In this chapter, we study the Moore-Penrose and Drazin inverses of a polynomial matrix and algorithms for computing the generalized inverses.

10.1 Introduction

We start with the scalar nonsingular case. Let \(A \in \mathbb {R}^{n \times n}\) be nonsingular and

$$\begin{aligned} p( \lambda ) = \det (\lambda I - A) = c_0 \lambda ^n + c_1 \lambda ^{n-1} + \cdots + c_{n-1} \lambda + c_n , \end{aligned}$$
(10.1.1)

where \(c_0 = 1\), be the characteristic polynomial of A. The Cayley-Hamilton theorem says

$$ c_0 A^n + c_1 A^{n-1} + \cdots + c_{n-1} A + c_n I = \mathrm{O}. $$

Thus, we have

$$ A^{-1} = -c_n^{-1} P_n = (-1)^{n-1} \frac{P_n}{\det (A)} , $$

where

$$ P_n = c_0 A^{n-1} + c_1 A^{n-2} + \cdots c_{n-2}A + c_{n-1}I, $$

which can be efficiently computed using the iterative Horner’s Rule:

$$ P_0 = \mathrm{O}; \ c_0 = 1; \quad P_i = AP_{i-1} + c_{i-1} I, \ i = 1,...,n. $$

How can the coefficients \(c_i\), \(i=1,...,n\) be obtained efficiently? It turns out that

$$ c_i = - \frac{\mathrm{tr}(AP_i)}{i}, \quad i=1,...n. $$

Putting all things together, the following algorithm, known as the Faddeev-LeVerrier algorithm [1, 2] and presented in Sect. 5.5, efficiently computes the coefficients \(c_i\), \(i=1,...,n\), of the characteristic polynomial of A.

Algorithm 10.1.1

Given a nonsingular matrix \(A \in \mathbb {C}^{n \times n}\), this algorithm computes the coefficients \(c_i\), \(i=1,...,n\), of its characteristic polynomial (10.1.1) and its inverse \(A^{-1}\).

  1. 1.

    \(P_0 = \mathrm{O}\); \(c_0 = 1\);

  2. 2.

    for \(i=1\) to n

    • \(P_i = AP_{i-1} + c_{i-1} I\);

    • \(c_i = -\mathrm{tr}(AP_i) / i\);

  3. 3.

    \(A^{-1} = -c_n^{-1} P_n = (-1)^{n-1} P_n / \det (A)\);

As pointed out in Sect. 5.5, Decell generalized the above algorithm to general scalar matrices and the Moore-Penrose inverse [3]. Let \(B = AA^*\) and

$$\begin{aligned} f( \lambda ) = \det (\lambda I - B) = a_0 \lambda ^n + a_1 \lambda ^{n-1} + \cdots + a_{n-1} \lambda + a_n, \quad a_0 = 1, \end{aligned}$$
(10.1.2)

be the characteristic polynomial of B. If \(k>0\) is the largest integer such that \(a_k \ne 0\), then the Moore-Penrose inverse of A is given by

$$ A^{\dagger } = -a_k^{-1} A^* (B^{k-1} + a_1 B^{k-2} + \cdots + a_{k-1} I). $$

If \(k=0\) is the largest integer such that \(a_k \ne 0\), that is, \(a_0\) is the only nonzero coefficient, then \(A^{\dagger } = \mathrm{O}\).

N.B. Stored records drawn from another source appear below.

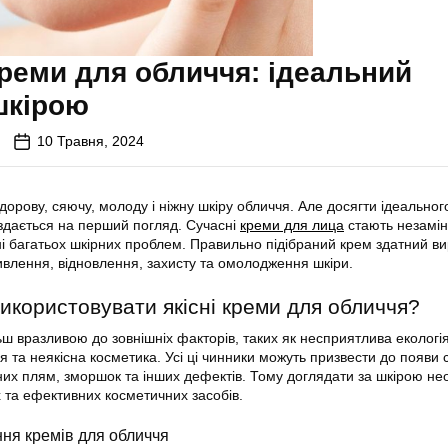
реми для обличчя: ідеальний
шкірою
10 Травня, 2024
дорову, сяючу, молоду і ніжну шкіру обличчя. Але досягти ідеальног
 здається на перший погляд. Сучасні
креми для лица
стають незамі
і багатьох шкірних проблем. Правильно підібраний крем здатний в
влення, відновлення, захисту та омолодження шкіри.
икористовувати якісні креми для обличчя?
ш вразливою до зовнішніх факторів, таких як несприятлива екологія
та неякісна косметика. Усі ці чинники можуть призвести до появи с
них плям, зморшок та інших дефектів. Тому доглядати за шкірою не
та ефективних косметичних засобів.
ня кремів для обличчя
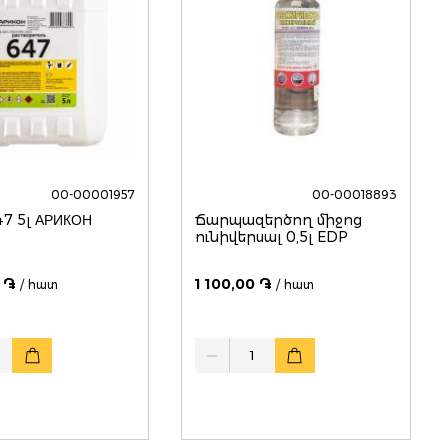
00-00001957
00-00018893
47 5լ АРИКОН
Ճարպազերծող միջոց
ունիվերսալ 0,5լ EDP
 ֏
1 100,00 ֏
/ հատ
/ հատ
Quantity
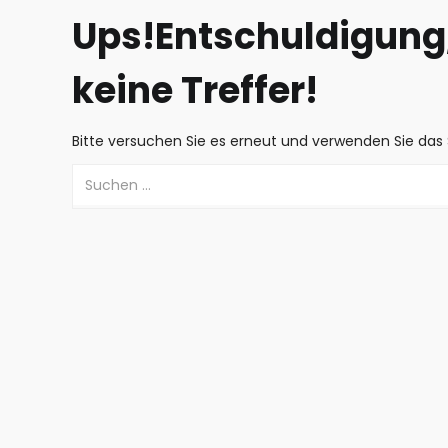
Ups!
Entschuldigung,
keine Treffer!
Bitte versuchen Sie es erneut und verwenden Sie das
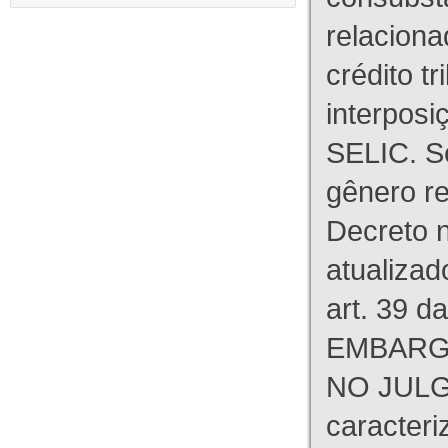
relaciona
crédito tr
interpos
SELIC. S
gênero re
Decreto n
atualizad
art. 39 d
EMBARG
NO JULG
caracteri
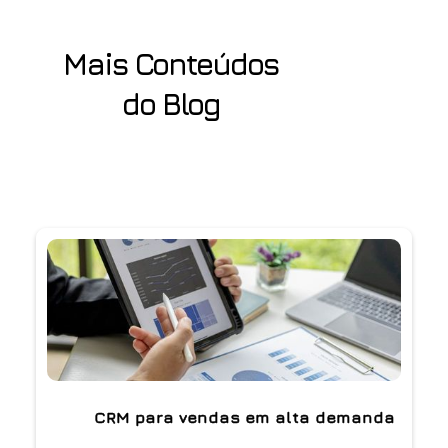
Mais Conteúdos
do Blog
CRM para vendas em alta demanda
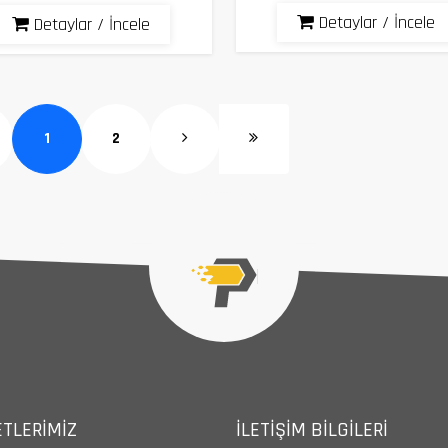
Detaylar / İncele
Detaylar / İncele
1
2
TLERIMIZ
İLETIŞIM BILGILERI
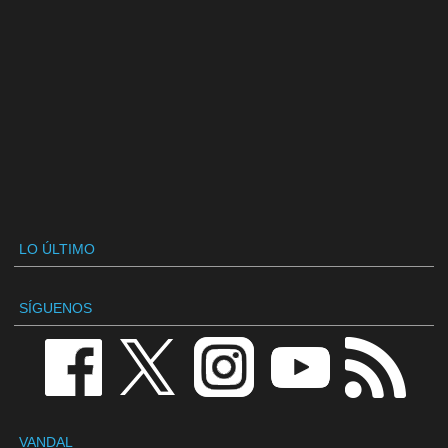
LO ÚLTIMO
SÍGUENOS
VANDAL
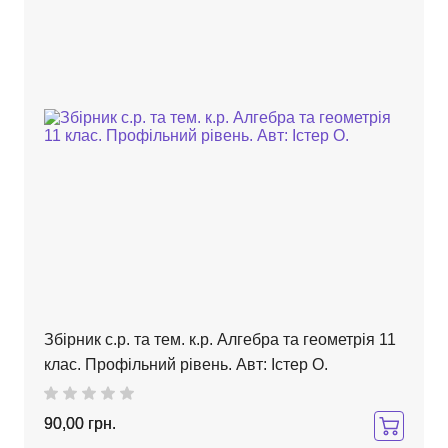
Збірник с.р. та тем. к.р. Алгебра та геометрія 11
клас. Профільний рівень. Авт: Істер О.
90,00 грн.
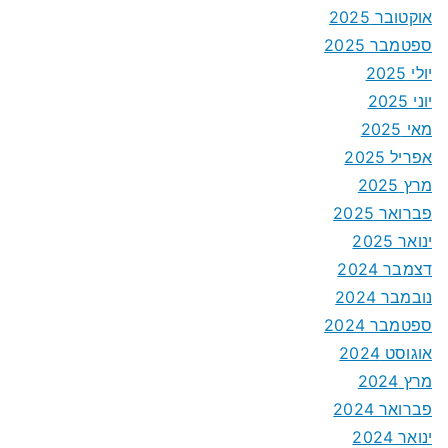
אוקטובר 2025
ספטמבר 2025
יולי 2025
יוני 2025
מאי 2025
אפריל 2025
מרץ 2025
פברואר 2025
ינואר 2025
דצמבר 2024
נובמבר 2024
ספטמבר 2024
אוגוסט 2024
מרץ 2024
פברואר 2024
ינואר 2024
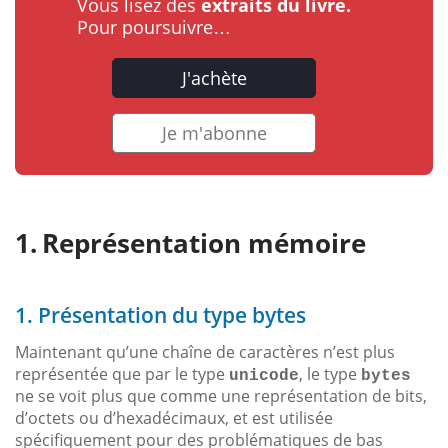
Vous lisez des
extraits du livre.
Pour poursuivre…
J'achète
Je m'abonne
Représentation mémoire
1. Présentation du type bytes
Maintenant qu’une chaîne de caractères n’est plus
représentée que par le type
, le type
unicode
bytes
ne se voit plus que comme une représentation de bits,
d’octets ou d’hexadécimaux, et est utilisée
spécifiquement pour des problématiques de bas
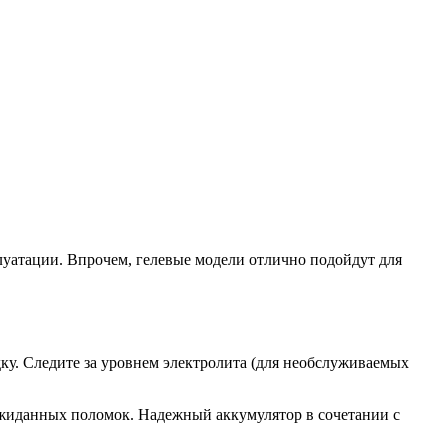
луатации. Впрочем, гелевые модели отлично подойдут для
ку. Следите за уровнем электролита (для необслуживаемых
еожиданных поломок. Надежный аккумулятор в сочетании с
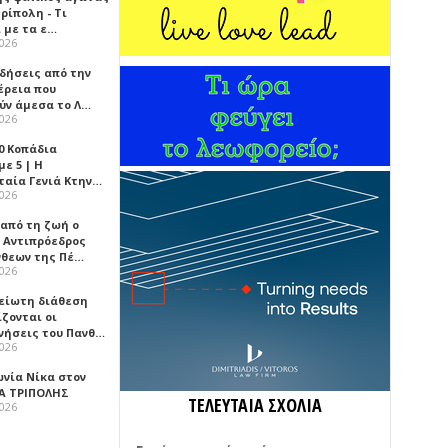
ρίπολη - Τι
 με τα ε…
2026
ιδήσεις από την
έρεια που
ύν άμεσα το Λ…
2026
0 Κοπάδια
ε 5 | Η
ταία Γενιά Κτην…
2026
 από τη ζωή ο
 Αντιπρόεδρος
νθεων της Πέ…
2026
είωτη διάθεση
ζονται οι
νήσεις του Πανθ…
2026
ωνία Νίκα στον
Α ΤΡΙΠΟΛΗΣ
ΤΕΛΕΥΤΑΙΑ ΣΧΟΛΙΑ
2026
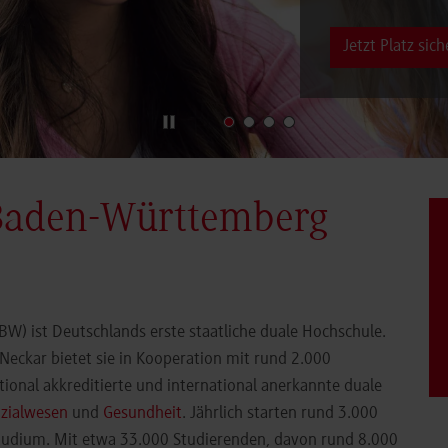
Jetzt Platz sich
Baden-Württemberg
) ist Deutschlands erste staatliche duale Hochschule.
eckar bietet sie in Kooperation mit rund 2.000
ional akkreditierte und international anerkannte duale
zialwesen
und
Gesundheit
. Jährlich starten rund 3.000
Studium. Mit etwa 33.000 Studierenden, davon rund 8.000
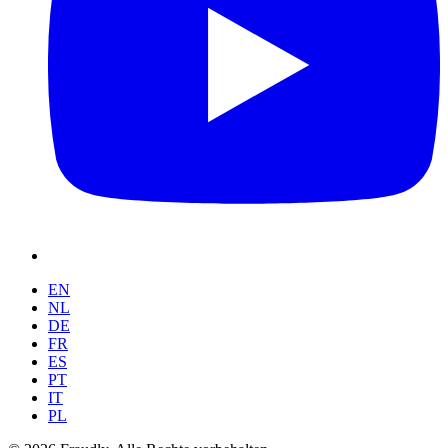
EN
NL
DE
FR
ES
PT
IT
PL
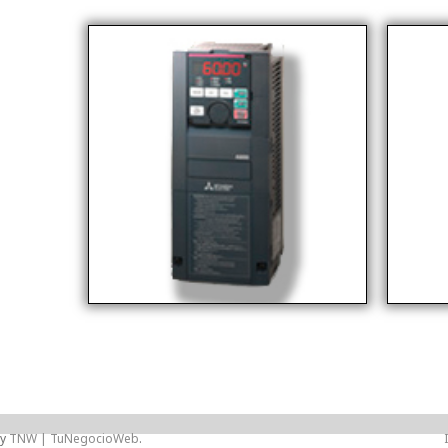
by
TNW | TuNegocioWeb
.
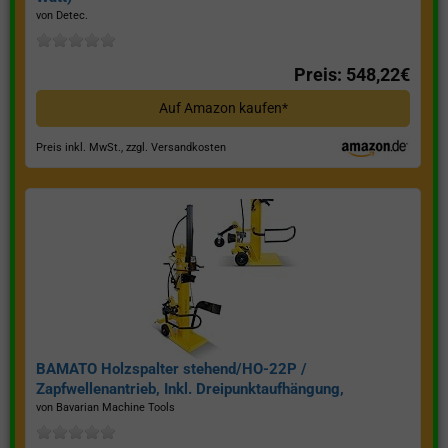
von Detec.
Preis: 548,22€
Auf Amazon kaufen*
Preis inkl. MwSt., zzgl. Versandkosten
BAMATO Holzspalter stehend/HO-22P /
Zapfwellenantrieb, Inkl. Dreipunktaufhängung,
Spaltkraft 22 Tonnen*
von Bavarian Machine Tools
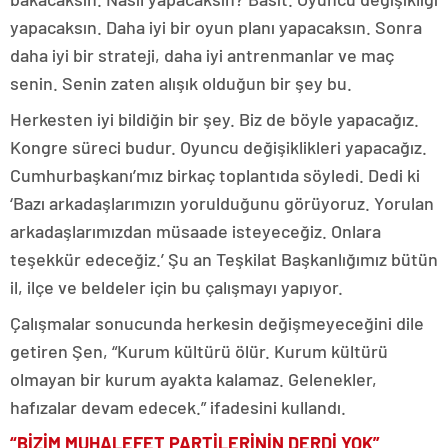
yapacaksın. Daha iyi bir oyun planı yapacaksın. Sonra
daha iyi bir strateji, daha iyi antrenmanlar ve maç
senin. Senin zaten alışık olduğun bir şey bu.
Herkesten iyi bildiğin bir şey. Biz de böyle yapacağız.
Kongre süreci budur. Oyuncu değişiklikleri yapacağız.
Cumhurbaşkanı’mız birkaç toplantıda söyledi. Dedi ki
‘Bazı arkadaşlarımızın yorulduğunu görüyoruz. Yorulan
arkadaşlarımızdan müsaade isteyeceğiz. Onlara
teşekkür edeceğiz.’ Şu an Teşkilat Başkanlığımız bütün
il, ilçe ve beldeler için bu çalışmayı yapıyor.
Çalışmalar sonucunda herkesin değişmeyeceğini dile
getiren Şen, “Kurum kültürü ölür. Kurum kültürü
olmayan bir kurum ayakta kalamaz. Gelenekler,
hafızalar devam edecek.” ifadesini kullandı.
“BİZİM MUHALEFET PARTİLERİNİN DERDİ YOK”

Analogous to Algorithm 10.1.1, the following Decell’s algorithm computes \(A^{\dagger }\).

Algorithm 10.1.2

[3] Given \(A \in \mathbb {C}^{m \times n}\) and k the largest integer such that \(a_k\) in (10.1.2) is nonzero, this algorithm computes the Moore-Penrose inverse of A.

  1. 1.

    if \(k=0\) return \(A^{\dagger } = \mathrm{O}\);

  2. 2.

    \(B = AA^*\);

  3. 3.

    \(P_0 = \mathrm{O}\); \(A_0 = \mathrm{O}\); \(a_0 = 1\);

  4. 4.

    for \(i=1\) to k

    • \(P_i = A_{i-1} + a_{i-1} I\);

    • \(A_i = BP_i\);

    • \(a_i = -\mathrm{tr}(A_i) / i\);

  5. 5.

    \(A^{\dagger } = -a_k^{-1} A^* P_k\);

In the following sections, we generalize the above algorithm to polynomial matrices and their generalized inverses.

10.2 Moore-Penrose Inverse of a Polynomial Matrix

The definition of the Moore-Penrose inverse of a polynomial matrix is the same as the scalar case, that is, it is the polynomial matrix satisfying the four Penrose conditions.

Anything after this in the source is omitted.